Map Errors to CWE and CVSS Grades
Static source code analysis tool for C and C++ code
Brought to you by:
danielmarjamaki
Menu
▾
▴
Hi,
I have run cpp_check and collected a log of around 1000 detected errors and notes. I would really like to make sure I fix all the errors who have an equivalent CWE that is considered to have a severity with a base grade CVSS of 7 and above. Is it easy to map the errors to CWEs and then CVSS based grades ?
I mean the CVSS base grade, as these severities should really be contextualized with environment and dynamic info.
if you look at the xml output, each error has a cwe. I don't know in detail how cvss is mapped, but I assume the analysis would be impossible for cppcheck.
We use the severities "error" and "warning" for code that might cause undefined behavior. We use "style" when the problem is not related to undefined behavior. But well "style" can often point out critical bugs also. For Cppcheck it is very difficult to determine if a "style" violation is a critical bug or not.
@danielmarjamaki - Thanks for the info Daniel, appreciate the response. Maybe there is a tool more suited for this like coverity.
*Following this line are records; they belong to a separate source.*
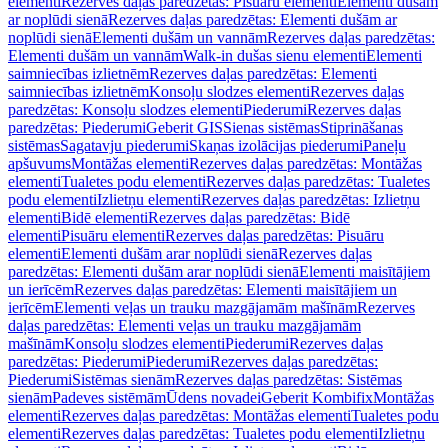
elementi
Rezerves daļas paredzētas: Pisuāru elementi
Elementi dušām
ar noplūdi sienā
Rezerves daļas paredzētas: Elementi dušām ar
noplūdi sienā
Elementi dušām un vannām
Rezerves daļas paredzētas:
Elementi dušām un vannām
Walk-in dušas sienu elementi
Elementi
saimniecības izlietnēm
Rezerves daļas paredzētas: Elementi
saimniecības izlietnēm
Konsoļu slodzes elementi
Rezerves daļas
paredzētas: Konsoļu slodzes elementi
Piederumi
Rezerves daļas
paredzētas: Piederumi
Geberit GIS
Sienas sistēmas
Stiprināšanas
sistēmas
Sagatavju piederumi
Skaņas izolācijas piederumi
Paneļu
apšuvums
Montāžas elementi
Rezerves daļas paredzētas: Montāžas
elementi
Tualetes podu elementi
Rezerves daļas paredzētas: Tualetes
podu elementi
Izlietņu elementi
Rezerves daļas paredzētas: Izlietņu
elementi
Bidē elementi
Rezerves daļas paredzētas: Bidē
elementi
Pisuāru elementi
Rezerves daļas paredzētas: Pisuāru
elementi
Elementi dušām arar noplūdi sienā
Rezerves daļas
paredzētas: Elementi dušām arar noplūdi sienā
Elementi maisītājiem
un ierīcēm
Rezerves daļas paredzētas: Elementi maisītājiem un
ierīcēm
Elementi veļas un trauku mazgājamām mašīnām
Rezerves
daļas paredzētas: Elementi veļas un trauku mazgājamām
mašīnām
Konsoļu slodzes elementi
Piederumi
Rezerves daļas
paredzētas: Piederumi
Piederumi
Rezerves daļas paredzētas:
Piederumi
Sistēmas sienām
Rezerves daļas paredzētas: Sistēmas
sienām
Padeves sistēmām
Ūdens novadei
Geberit Kombifix
Montāžas
elementi
Rezerves daļas paredzētas: Montāžas elementi
Tualetes podu
elementi
Rezerves daļas paredzētas: Tualetes podu elementi
Izlietņu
We are using cppcheck already so I was hoping I could leverage that, do you know of any tools that show CVSS grade severities with the CWE ?
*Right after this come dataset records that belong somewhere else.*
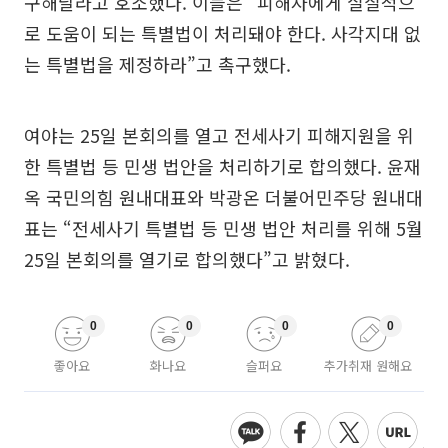
구해달라고 호소했다. 이들은 “피해자에게 실질적으
로 도움이 되는 특별법이 처리돼야 한다. 사각지대 없
는 특별법을 제정하라”고 촉구했다.
여야는 25일 본회의를 열고 전세사기 피해지원을 위
한 특별법 등 민생 법안을 처리하기로 합의했다. 윤재
옥 국민의힘 원내대표와 박광온 더불어민주당 원내대
표는 “전세사기 특별법 등 민생 법안 처리를 위해 5월
25일 본회의를 열기로 합의했다”고 밝혔다.
0
0
0
0
좋아요
화나요
슬퍼요
추가취재 원해요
To me it seems impossible for a tool to estimate how critical a bug is. We can sometimes indirectly detect highly critical weaknesses like:
There are many "style" diagnostics that could detect such weaknesses. For instance they might warn that something is weird about conditions.
A weird condition could probably have both the lowest CVSS and the highest depending on where it is and what variables are used in the condition.
To estimate the security impact; I really believe that requires human knowledge.